Tuesday, July 9, 2013

Moab, Utah is a Must Visit

           Today is July 9, 2013, and we are bringing our short visit to Moab, Utah to a conclusion, already! This has been a fun and interesting two day visit to one of the Southwest’s most attractive areas. It is the essence of the rugged beauty that is the Southwestern United States.  

We departed Cortez, Colorado yesterday morning for the 110 mile trip to Moab. The weather was clear at about 75 degrees with no noticeable wind. A wonderful couple of hours to travel. The first 60 miles were over rolling agriculture properties, but this abruptly ended when we drove past the town of Monticello, Utah. The next 50 miles was back to the rugged red rocks that dominate the Southwest.

As we came upon Moab I don’t know what I was thinking but I sailed right by the Spanish Trail RV Park that would be our home for the next two nights. I had actually forgotten that Spanish Trail was 5 miles from the center of Moab. It is very much a rural atmosphere 5 miles south of Moab. Gas stations, various agriculture businesses, and ranch style houses dot the roadside. Very steep cliffs of southwestern dark-red rock are about a half mile off the west side of the highway. The highway was plenty wide at this point but it still took me a mile to find adequate room to maneuver the 14 ton motorhome, with towed Jeep, into a U-turn. Very light traffic assisted in that effort. 

Spanish Trail RV Park was a highly recommended park in the rating service I use to judge where we want to park for a day or two, or even a week, and it hasn’t disappointed us. We were fully situated in the park by noon. By situated I mean the coach is parked on our assigned spot with the Jeep detached, and the electricity, water, and sewer connections hooked to the coach. It really goes without saying, but I will anyway, the air-conditioner is working like a champ. The heater/air-conditioner works just like a residential unit. A 78 degree setting seems to keep us comfortable when the outside temperature gets around 100. 

The RV Park has its own Wi-Fi connection but in an effort to stay self-sufficient I own a T-Mobile 4G LTE “Hot Spot” for our online connection. Moab is the first neighborhood where I have been able to receive better than a 2G service and this 4G service is amazingly fast. As fast as, if not faster than, the Cox Communications best service back in Las Vegas. 4G is blazing fast! 

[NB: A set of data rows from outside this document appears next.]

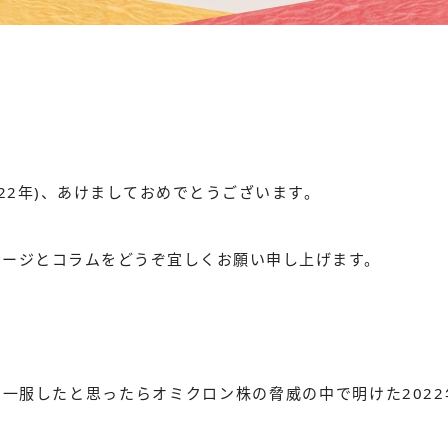
022年)、あけましておめでとうございます。
ページとコラムをどうぞ宜しくお願い申し上げます。
一服したと思ったらオミクロン株の脅威の中で明けた202
。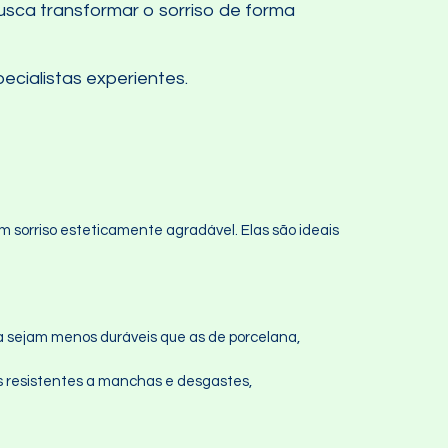
sca transformar o sorriso de forma
ecialistas experientes.
m sorriso esteticamente agradável. Elas são ideais
a sejam menos duráveis que as de porcelana,
is resistentes a manchas e desgastes,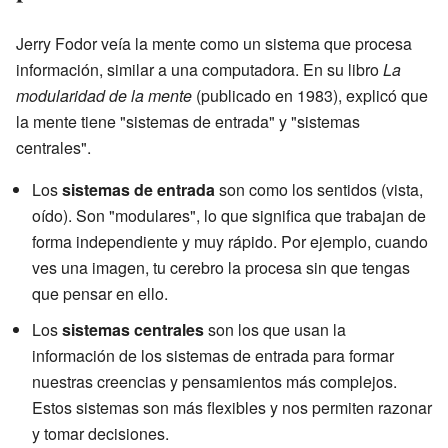
Jerry Fodor veía la mente como un sistema que procesa
información, similar a una computadora. En su libro
La
modularidad de la mente
(publicado en 1983), explicó que
la mente tiene "sistemas de entrada" y "sistemas
centrales".
Los
sistemas de entrada
son como los sentidos (vista,
oído). Son "modulares", lo que significa que trabajan de
forma independiente y muy rápido. Por ejemplo, cuando
ves una imagen, tu cerebro la procesa sin que tengas
que pensar en ello.
Los
sistemas centrales
son los que usan la
información de los sistemas de entrada para formar
nuestras creencias y pensamientos más complejos.
Estos sistemas son más flexibles y nos permiten razonar
y tomar decisiones.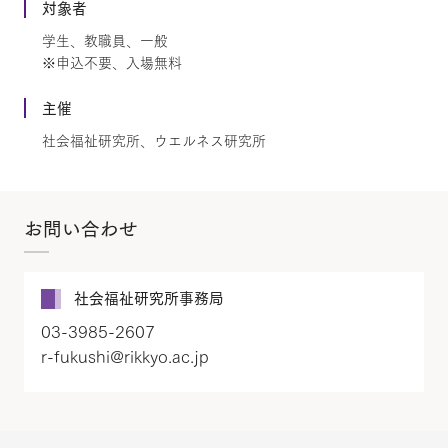
対象者
学生、教職員、一般
※申込不要、入場無料
主催
社会福祉研究所、ウエルネス研究所
お問い合わせ
社会福祉研究所事務局
03-3985-2607
r-fukushi@rikkyo.ac.jp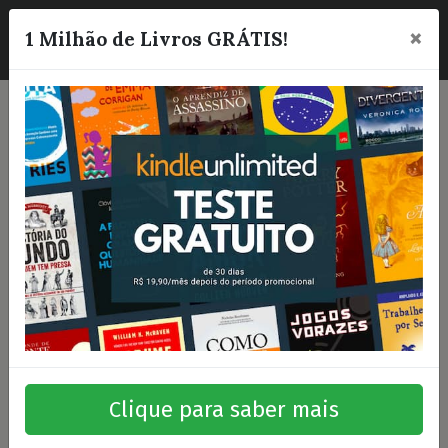
×
☰
1 Milhão de Livros GRÁTIS!
Clique para saber mais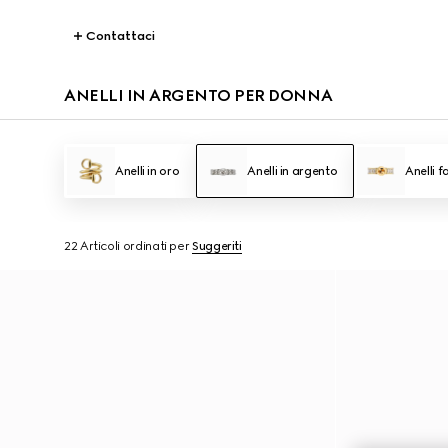
Contattaci
ANELLI IN ARGENTO PER DONNA
Anelli in oro
Anelli in argento
Anelli f
22 Articoli
ordinati per
Suggeriti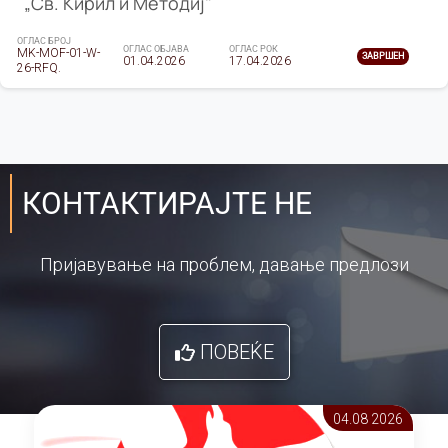
„Св. Кирил и Методиј"
ОГЛАС БРОЈ
ОГЛАС ОБЈАВА
ОГЛАС РОК
MK-MOF-01-W-
ЗАВРШЕН
01.04.2026
17.04.2026
26-RFQ.
КОНТАКТИРАЈТЕ НЕ
Пријавување на проблем, давање предлози
ПОВЕЌЕ
04.08 2026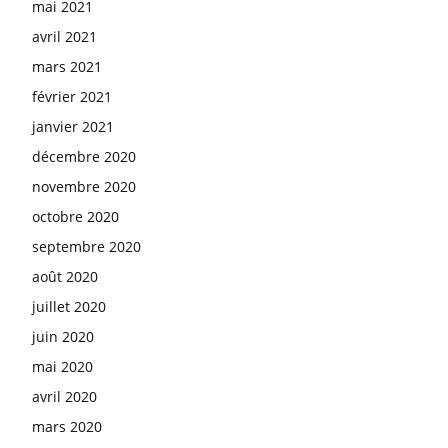
mai 2021
avril 2021
mars 2021
février 2021
janvier 2021
décembre 2020
novembre 2020
octobre 2020
septembre 2020
août 2020
juillet 2020
juin 2020
mai 2020
avril 2020
mars 2020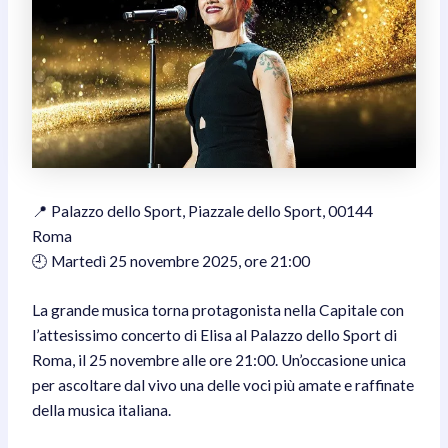
📍 Palazzo dello Sport, Piazzale dello Sport, 00144
Roma
🕘 Martedì 25 novembre 2025, ore 21:00
La grande musica torna protagonista nella Capitale con
l’attesissimo concerto di Elisa al Palazzo dello Sport di
Roma, il 25 novembre alle ore 21:00. Un’occasione unica
per ascoltare dal vivo una delle voci più amate e raffinate
della musica italiana.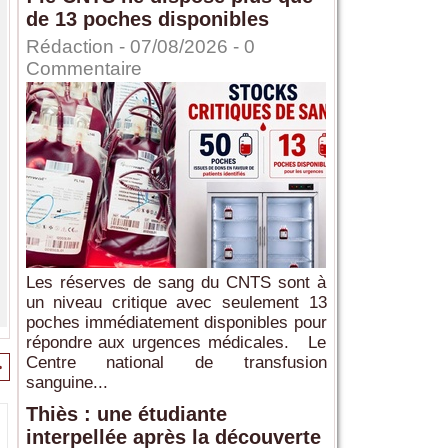
de 13 poches disponibles
Rédaction
- 07/08/2026 -
0
Commentaire
Les réserves de sang du CNTS sont à
un niveau critique avec seulement 13
poches immédiatement disponibles pour
répondre aux urgences médicales. Le
Centre national de transfusion
>
sanguine...
Thiès : une étudiante
interpellée après la découverte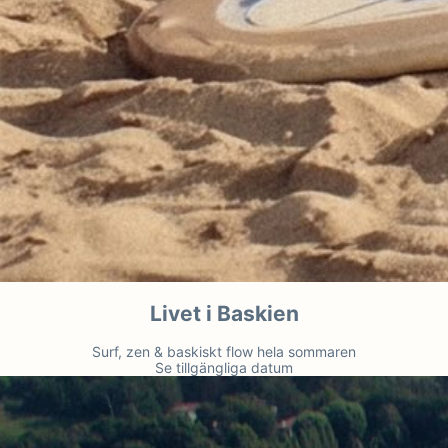
Livet i Baskien
Surf, zen & baskiskt flow hela sommaren
Se tillgängliga datum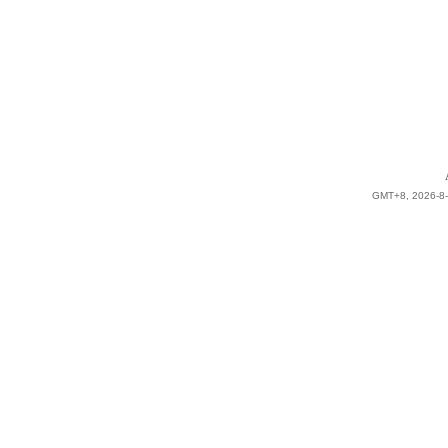
GMT+8, 2026-8-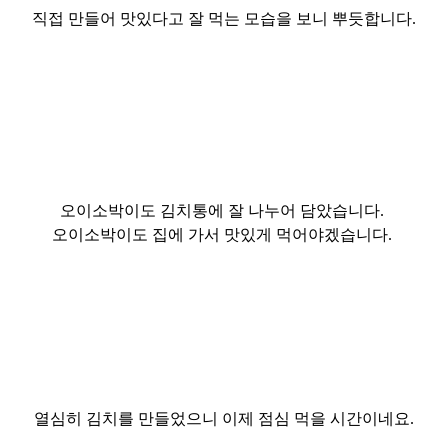
직접 만들어 맛있다고 잘 먹는 모습을 보니 뿌듯합니다.
오이소박이도 김치통에 잘 나누어 담았습니다.
오이소박이도
집에
가서
맛있게
먹어야겠습니다.
열심히 김치를 만들었으니 이제 점심 먹을 시간이네요.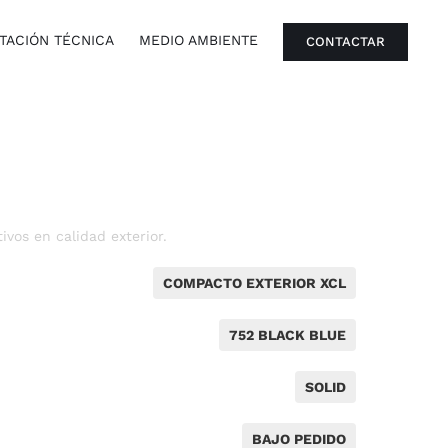
ACIÓN TÉCNICA
MEDIO AMBIENTE
CONTACTAR
vos en calidad exterior.
COMPACTO EXTERIOR XCL
752 BLACK BLUE
SOLID
BAJO PEDIDO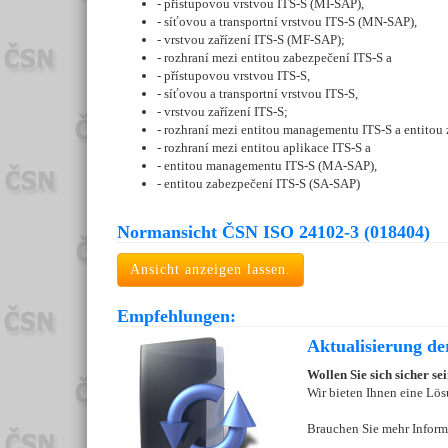
- přístupovou vrstvou ITS-S (MI-SAP),
- síťovou a transportní vrstvou ITS-S (MN-SAP),
- vrstvou zařízení ITS-S (MF-SAP);
- rozhraní mezi entitou zabezpečení ITS-S a
- přístupovou vrstvou ITS-S,
- síťovou a transportní vrstvou ITS-S,
- vrstvou zařízení ITS-S;
- rozhraní mezi entitou managementu ITS-S a entito
- rozhraní mezi entitou aplikace ITS-S a
- entitou managementu ITS-S (MA-SAP),
- entitou zabezpečení ITS-S (SA-SAP)
Normansicht ČSN ISO 24102-3 (018404)
Ansicht anzeigen lassen.
Empfehlungen:
Aktualisierung d
Wollen Sie sich sicher s
Wir bieten Ihnen eine Lös
Brauchen Sie mehr Inform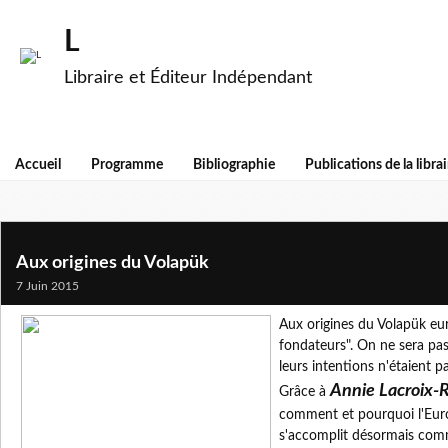
L
Libraire et Éditeur Indépendant
Accueil
Programme
Bibliographie
Publications de la librai
Aux origines du Volapük
7 Juin 2015
Aux origines du Volapük eur
fondateurs". On ne sera pa
leurs intentions n'étaient pa
Annie Lacroix-R
Grâce à
comment et pourquoi l'Euro
s'accomplit désormais comm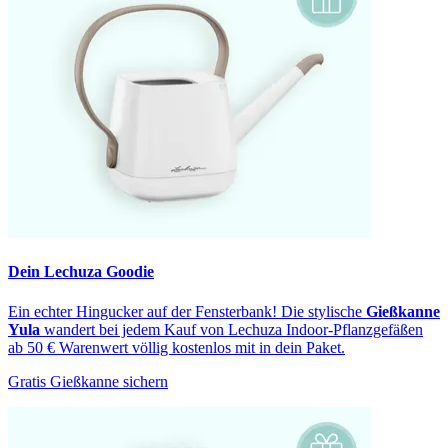
Dein Lechuza Goodie
Ein echter Hingucker auf der Fensterbank! Die stylische
Gießkanne
Yula
wandert bei jedem Kauf von Lechuza Indoor-Pflanzgefäßen
ab 50 € Warenwert völlig kostenlos mit in dein Paket.
Gratis Gießkanne sichern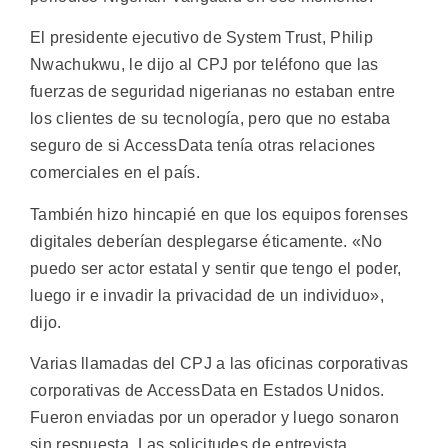
El presidente ejecutivo de System Trust, Philip
Nwachukwu, le dijo al CPJ por teléfono que las
fuerzas de seguridad nigerianas no estaban entre
los clientes de su tecnología, pero que no estaba
seguro de si AccessData tenía otras relaciones
comerciales en el país.
También hizo hincapié en que los equipos forenses
digitales deberían desplegarse éticamente. «No
puedo ser actor estatal y sentir que tengo el poder,
luego ir e invadir la privacidad de un individuo»,
dijo.
Varias llamadas del CPJ a las oficinas corporativas
corporativas de AccessData en Estados Unidos.
Fueron enviadas por un operador y luego sonaron
sin respuesta. Las solicitudes de entrevista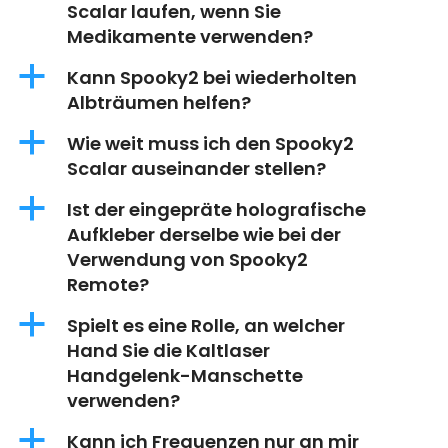
Scalar laufen, wenn Sie
Medikamente verwenden?
a
Kann Spooky2 bei wiederholten
Albträumen helfen?
a
Wie weit muss ich den Spooky2
Scalar auseinander stellen?
a
Ist der eingepräte holografische
Aufkleber derselbe wie bei der
Verwendung von Spooky2
Remote?
a
Spielt es eine Rolle, an welcher
Hand Sie die Kaltlaser
Handgelenk-Manschette
verwenden?
a
Kann ich Frequenzen nur an mir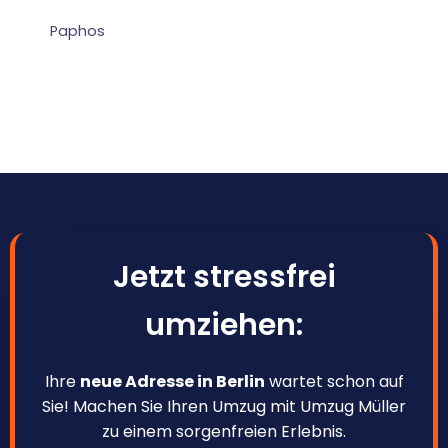
Paphos
Jetzt stressfrei
umziehen:
Ihre
neue Adresse in Berlin
wartet schon auf
Sie! Machen Sie Ihren Umzug mit Umzug Müller
zu einem sorgenfreien Erlebnis.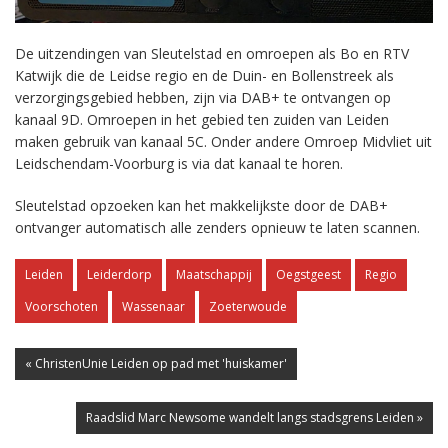
De uitzendingen van Sleutelstad en omroepen als Bo en RTV
Katwijk die de Leidse regio en de Duin- en Bollenstreek als
verzorgingsgebied hebben, zijn via DAB+ te ontvangen op
kanaal 9D. Omroepen in het gebied ten zuiden van Leiden
maken gebruik van kanaal 5C. Onder andere Omroep Midvliet uit
Leidschendam-Voorburg is via dat kanaal te horen.
Sleutelstad opzoeken kan het makkelijkste door de DAB+
ontvanger automatisch alle zenders opnieuw te laten scannen.
Leiden
Leiderdorp
Maatschappij
Oegstgeest
Regio
Voorschoten
Wassenaar
Zoeterwoude
« ChristenUnie Leiden op pad met 'huiskamer'
Raadslid Marc Newsome wandelt langs stadsgrens Leiden »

We really didn’t get going fast enough yesterday afternoon after our arrival to get out to one of the national parks. We spent the afternoon getting organized by accomplishing a few things we had put off for a week or so. Silly stuff but it’s out of the way now. 

Moab is a small tourist town that services both Arches and Canyonlands National Parks. I noticed also that the town does a big business in various river rides as the mighty Colorado River runs past the edge of town. 

After visiting the local Chinese restaurant in downtown Moab for dinner we spent the remainder of the evening planning our Tuesday (today) for excursions to both the national parks.  

Our plan called for an early start around 7:30 A.M. Arches National Park entrance and visitor’s center is three miles out the north end of Moab and about eight miles from the RV Park. We did get rolling early and got to the park’s visitor’s center about 8 A.M. We watched a short movie about what we were going to see in the park and picked up some maps of the area. The next couple hours were quite interesting as we drove about 15 miles and looked at the various rock formations. The sun wasn’t high yet, and just like the Grand Canyon, Arches is a place of many faces as the sun moves across the sky.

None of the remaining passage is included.